Concave MeshColliders are hollow: only their surface generates collisions. This means if any object (such as a cloth particle) gets inside or partially inside the collider, it won't be projected back out. What's worse, it will collide with the inner side of the MeshCollider. This makes collision detection of small objects against them quite brittle.

For this reason, Obi includes its own collision primitive for complex shapes: distance fields. They're both more robust and cheaper than MeshColliders, so I'd recommend using them instead.

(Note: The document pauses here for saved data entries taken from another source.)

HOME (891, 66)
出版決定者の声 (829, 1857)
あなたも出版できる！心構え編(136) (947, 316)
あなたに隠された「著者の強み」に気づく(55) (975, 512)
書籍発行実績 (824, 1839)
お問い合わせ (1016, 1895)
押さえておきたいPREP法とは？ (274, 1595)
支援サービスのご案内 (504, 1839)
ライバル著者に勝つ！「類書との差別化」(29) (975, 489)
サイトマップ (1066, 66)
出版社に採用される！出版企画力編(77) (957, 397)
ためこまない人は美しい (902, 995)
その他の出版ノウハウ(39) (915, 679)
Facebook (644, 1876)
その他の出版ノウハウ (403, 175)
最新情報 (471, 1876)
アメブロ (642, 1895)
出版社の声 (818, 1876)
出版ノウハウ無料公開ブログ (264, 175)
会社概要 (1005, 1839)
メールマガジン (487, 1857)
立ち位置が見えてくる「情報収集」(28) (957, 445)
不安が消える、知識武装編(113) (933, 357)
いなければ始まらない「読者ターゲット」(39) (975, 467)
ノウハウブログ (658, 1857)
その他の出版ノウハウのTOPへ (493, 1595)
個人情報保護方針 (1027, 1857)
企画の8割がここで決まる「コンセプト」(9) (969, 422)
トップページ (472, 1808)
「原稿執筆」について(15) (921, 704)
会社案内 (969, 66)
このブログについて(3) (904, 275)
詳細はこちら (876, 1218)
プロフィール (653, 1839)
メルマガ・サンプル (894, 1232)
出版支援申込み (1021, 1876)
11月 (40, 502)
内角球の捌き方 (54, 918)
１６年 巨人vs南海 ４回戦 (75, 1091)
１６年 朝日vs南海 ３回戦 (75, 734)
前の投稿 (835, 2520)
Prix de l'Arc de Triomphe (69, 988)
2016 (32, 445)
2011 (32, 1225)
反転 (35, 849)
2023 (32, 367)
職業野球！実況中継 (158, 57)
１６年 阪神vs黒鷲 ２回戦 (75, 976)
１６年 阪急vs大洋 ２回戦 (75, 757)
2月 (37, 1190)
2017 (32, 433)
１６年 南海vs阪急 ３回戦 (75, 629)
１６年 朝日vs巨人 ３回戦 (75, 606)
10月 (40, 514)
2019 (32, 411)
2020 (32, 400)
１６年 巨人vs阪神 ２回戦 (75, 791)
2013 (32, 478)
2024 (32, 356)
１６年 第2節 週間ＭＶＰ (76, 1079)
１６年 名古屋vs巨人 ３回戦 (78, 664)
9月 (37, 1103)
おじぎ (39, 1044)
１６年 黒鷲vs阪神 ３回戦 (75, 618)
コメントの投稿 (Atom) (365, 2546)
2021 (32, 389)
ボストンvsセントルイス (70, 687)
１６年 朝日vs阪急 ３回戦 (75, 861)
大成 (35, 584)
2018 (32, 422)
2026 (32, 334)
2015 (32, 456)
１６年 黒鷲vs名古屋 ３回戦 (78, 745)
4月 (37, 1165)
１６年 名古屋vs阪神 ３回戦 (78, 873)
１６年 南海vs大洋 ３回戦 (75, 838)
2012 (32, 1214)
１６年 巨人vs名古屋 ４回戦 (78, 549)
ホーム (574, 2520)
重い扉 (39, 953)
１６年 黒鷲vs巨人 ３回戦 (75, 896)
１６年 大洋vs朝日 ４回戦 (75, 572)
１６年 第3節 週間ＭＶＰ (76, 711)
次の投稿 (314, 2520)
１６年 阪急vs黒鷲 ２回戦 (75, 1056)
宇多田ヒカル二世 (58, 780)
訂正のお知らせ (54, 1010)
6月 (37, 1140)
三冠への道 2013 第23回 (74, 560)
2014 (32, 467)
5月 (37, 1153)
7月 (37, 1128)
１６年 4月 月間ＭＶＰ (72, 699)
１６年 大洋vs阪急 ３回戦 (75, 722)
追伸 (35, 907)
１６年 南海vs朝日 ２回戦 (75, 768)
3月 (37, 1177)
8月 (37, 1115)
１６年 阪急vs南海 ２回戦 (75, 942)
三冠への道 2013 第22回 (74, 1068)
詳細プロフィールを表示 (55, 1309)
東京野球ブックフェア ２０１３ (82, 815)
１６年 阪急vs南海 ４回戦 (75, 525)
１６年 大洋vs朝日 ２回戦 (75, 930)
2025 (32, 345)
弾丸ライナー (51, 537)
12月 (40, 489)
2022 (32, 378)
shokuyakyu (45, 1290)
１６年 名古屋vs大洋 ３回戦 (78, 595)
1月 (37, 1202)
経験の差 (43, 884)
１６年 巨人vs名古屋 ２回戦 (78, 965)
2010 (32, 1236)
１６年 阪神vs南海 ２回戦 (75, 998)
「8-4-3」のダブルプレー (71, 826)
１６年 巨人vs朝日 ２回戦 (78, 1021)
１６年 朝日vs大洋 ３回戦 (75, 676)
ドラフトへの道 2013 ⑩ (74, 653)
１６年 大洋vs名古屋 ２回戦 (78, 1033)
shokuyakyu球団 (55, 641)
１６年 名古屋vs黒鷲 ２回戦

(14-05-2025, 05:39 PM)Andreia Mendes Wrote: *Add more collision iterations and substeps to the ObiSolver (up to 16 for both, rip my pc)

16 substeps and 16 iterations = 256 iterations (16 iterations per substep, times 16 subteps), which will absolutely obliterate performance. Don't use more than 1 iteration unless needed, always increase the amount of substeps first as recommended in the manual:

Quote:, it's best to start by setting all constraint iterations to 1 and the solver's substeps to a value that yields acceptable quality. Once you're happy with the amount of substeps, you may want to spend a few extra iterations on specific constraint types that could use some extra strength.

(14-05-2025, 05:39 PM)Andreia Mendes Wrote: *Enable surface collisions

Surface collisions are only useful for quite low-resolution cloth, which yours isn't. They won't help in your case.